■ WORK REQUEST ■
Somewhere below is a line with "Veći komadi leda tope se sporije, pa mogu pom" and, later, a line with "Dodajte RTV Slon među omiljene i"; repeat those two lines and all the lines between them, exactly as they are.

■ ENTRIES SUPPLIED ■
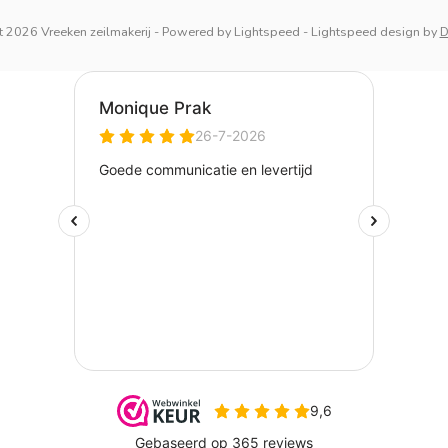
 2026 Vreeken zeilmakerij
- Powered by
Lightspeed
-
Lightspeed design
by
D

--

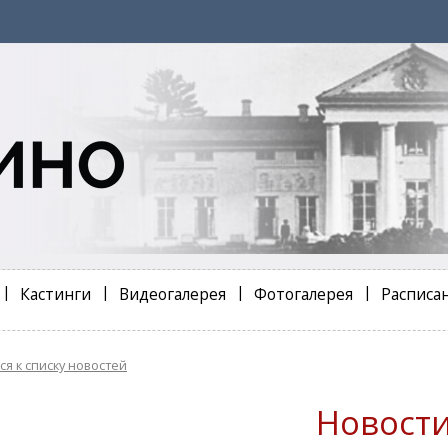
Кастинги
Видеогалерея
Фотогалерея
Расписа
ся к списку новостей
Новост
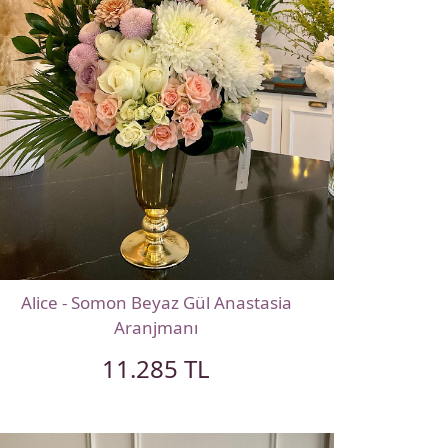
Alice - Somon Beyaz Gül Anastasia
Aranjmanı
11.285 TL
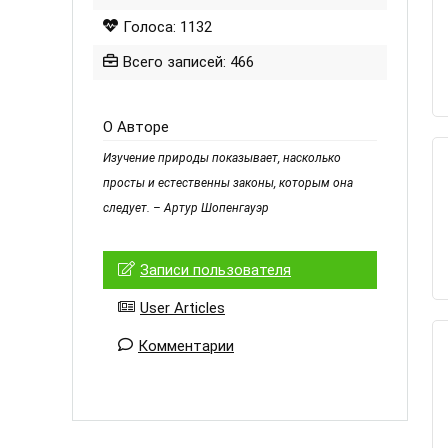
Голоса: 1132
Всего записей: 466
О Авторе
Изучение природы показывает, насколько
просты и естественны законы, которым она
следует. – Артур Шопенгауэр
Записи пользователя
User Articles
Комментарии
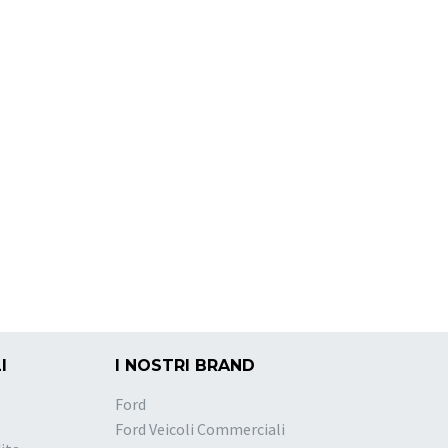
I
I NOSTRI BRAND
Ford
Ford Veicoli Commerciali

---

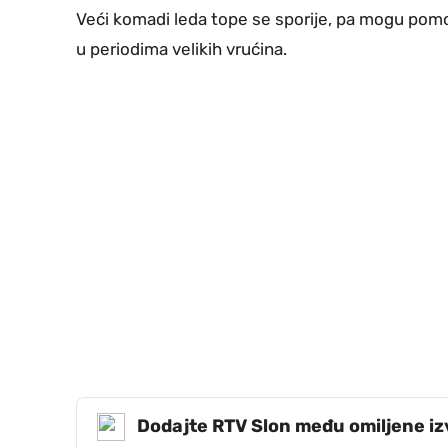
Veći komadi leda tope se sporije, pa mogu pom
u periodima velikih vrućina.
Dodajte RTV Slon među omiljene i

■ ANSWER FOR THE TASK ■
Veći komadi leda tope se sporije, pa mogu pom
u periodima velikih vrućina.
Dodajte RTV Slon među omiljene i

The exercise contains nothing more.